I think this is a good one. I'll try to reserve my diagnosis until the end.
We have two endpoints (both linux) that are 25ms apart (50ms RTT). They are transferring files via an SSH tunnel - actually they are tar-ing to a pipe (|) which directs to an SSH session that executes another tar command on the other side - suboptimal IMHO, but they're unix "gurus", what're you going to do. Anyway... The customer is complaining about the throughput. The endpoints negotiate a window scale of 4 (256k window). The sites are connected via OC192 at <10% utilization - bandwidth ain't an issue. It looks like they go through the normal TCP slow start until they hit about 40Mbps, then we see a big drop in throughput and slow-start kicks in again. The window doesn't drop - well, it goes from 261k to ~255k at various points in the transfer, but those slight drops in window size don't really align with the drops in throughput. We're capturing with a probe/SPAN on one side, and a capture agent on the other. We don't see any packets dropped - what is sent is being received. NOW, what we DO see are trip-dup-ACKs, which I assume are triggering the remote stack's drop in it's congestion window. One of my fellow monkeys traced back up 20 packets or so and found a single (1) out-of-order packet. And this is where we are.
OPINION: Because of the amount of data flowing I think that one OOO packet is causing the buffers to get blown out of the water. The server AS on both sides is supported by a highly redundant network, it's possible that the OOO packet is the result of one leg in the redundant path having a temporarily slightly higher latency. It seems odd that a smoothly flowing 256k window would suddenly fill up so quickly. This may point to an I/O issue on the receiving server - but if that was the case I would expect to see much more severe drops in TCP Window size. I have NOT verified whether or not the switch is seeing output queue drops on the server interfaces - it's possible that there's a drop going on at the interface level that the probe isn't seeing. Aren't trip-dup-ACKs special though? Is that the receivers way of telling the sender to start SlowStart? It seems that pushing a TCP Zero-Window would have the same effect - but the recovery from a 0 window includes up to a 3 second period of non-communication. Is the trip-dup-ack the big RED slowdown button?
asked 03 Feb '11, 10:44
The Trip-DUP-Ack is meant to trigger TCP Fast Retransmission and by that fast recovery instead of the classical slow start... well not completely instead, but the rate that CWND increases should be rapidly higher compared to slow start. That is also dependend on which OS the sender is using -> RFC states Fast Retransmsission to trigger on the third duplicate ACK (4th ACK /w same ACK number), while Microsoft speeds up the process and does not keep to the RFC by triggering after the 2nd duplicate ACK (3rd total ACK /w same number)

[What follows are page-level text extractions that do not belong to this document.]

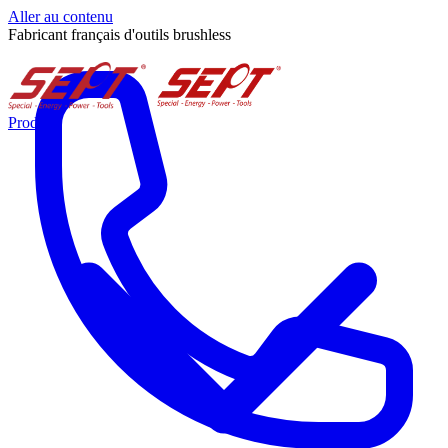
Aller au contenu
Fabricant français d'outils brushless
Produits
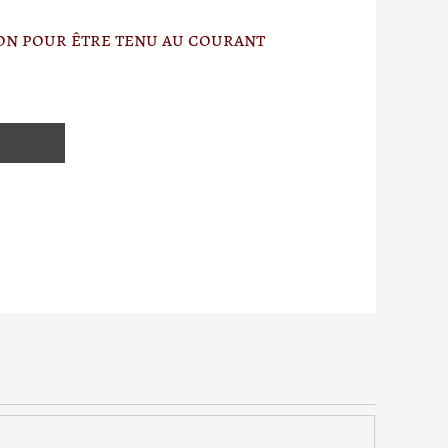
ion pour être tenu au courant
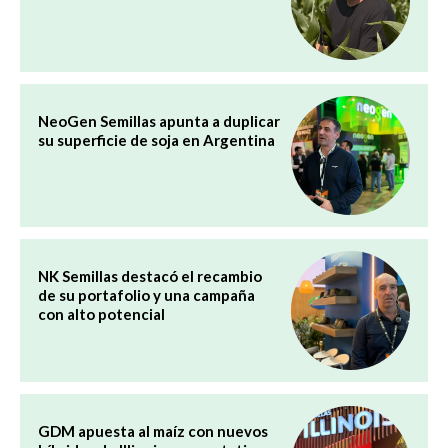
NeoGen Semillas apunta a duplicar
su superficie de soja en Argentina
NK Semillas destacó el recambio
de su portafolio y una campaña
con alto potencial
GDM apuesta al maíz con nuevos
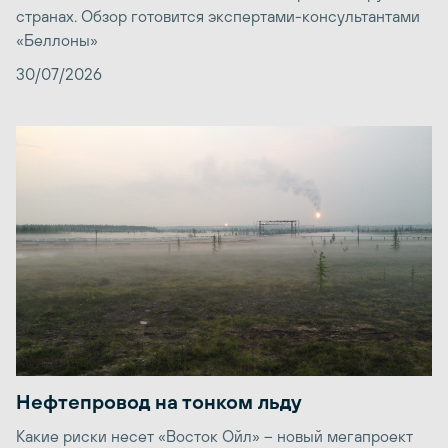
странах. Обзор готовится экспертами-консультантами
«Беллоны»
30/07/2026
Нефтепровод на тонком льду
Какие риски несет «Восток Ойл» – новый мегапроект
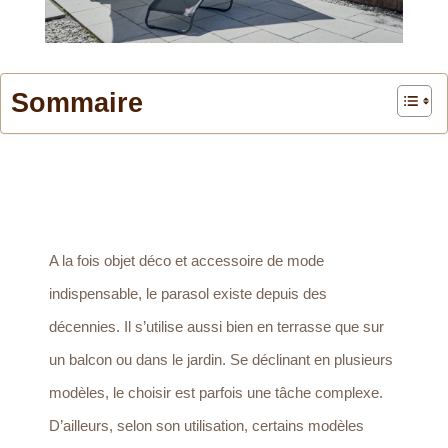
Sommaire
A la fois objet déco et accessoire de mode
indispensable, le parasol existe depuis des
décennies. Il s’utilise aussi bien en terrasse que sur
un balcon ou dans le jardin. Se déclinant en plusieurs
modèles, le choisir est parfois une tâche complexe.
D’ailleurs, selon son utilisation, certains modèles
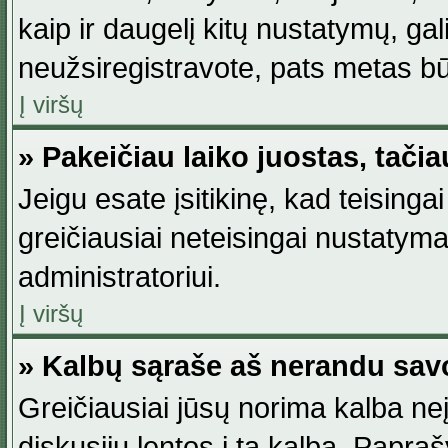
kaip ir daugelį kitų nustatymų, gali 
neužsiregistravote, pats metas būt
Į viršų
» Pakeičiau laiko juostas, tačia
Jeigu esate įsitikinę, kad teisingai
greičiausiai neteisingai nustatymas
administratoriui.
Į viršų
» Kalbų sąraše aš nerandu sav
Greičiausiai jūsų norima kalba neį
diskusijų lentos į tą kalbą. Papraš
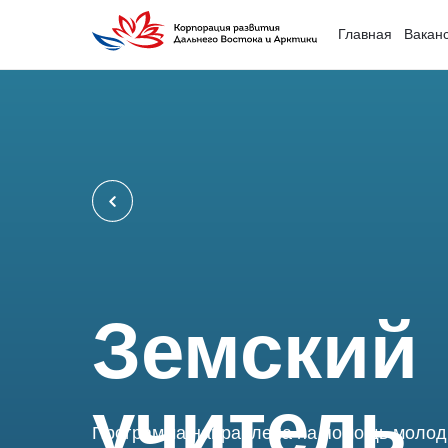
Вакан
Главная
Земский
учитель
Программа направлена на помощь моло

Your case kind of reminds me of my question to TCP sender behaviour earlier here, remember ? :)
do you have Speed downlinks between those two stations from Gig to 100M ?
Also you might want to take a close look at the timings, because I had several cases, where wireshark was talking 'bout OOO but those were in fact fast retransmits and vice versa, but you know that - just commenting for others reading this question
answered 18 Feb '11, 01:14
Interesting one, could it be that the Duplicate ACK's have SACK options? telling the sender about the missing packet for each received packet until the OOO packet arrives?
Could you post the relevant part of the trace somewhere?
Or the output of the following:
answered 03 Feb '11, 12:48
Sorry for the delay, I've been MIA. I'll working on scrubbing the captures and getting them posted. After digging through IBM's KB we found an article loosely related to this issue. Low-and-behold a simple reboot seems to make the problem disappear for a few days. The SysAd's are STILL asking us to figure out how the network performance is improved by a server reboot. Silly admins.
(15 Feb '11, 08:14) GeonJay
The endpoints are Gig, switch uplinks are 10G, and the interconnects between the sites as OC192s.
I'm read and reread Comer's opinion on the trip-dup-ack, and I get lost in the RFC about fast retrans. Why isn't there a "Simple" button for this stuff? Thanks for putting the sequence of events more plainly.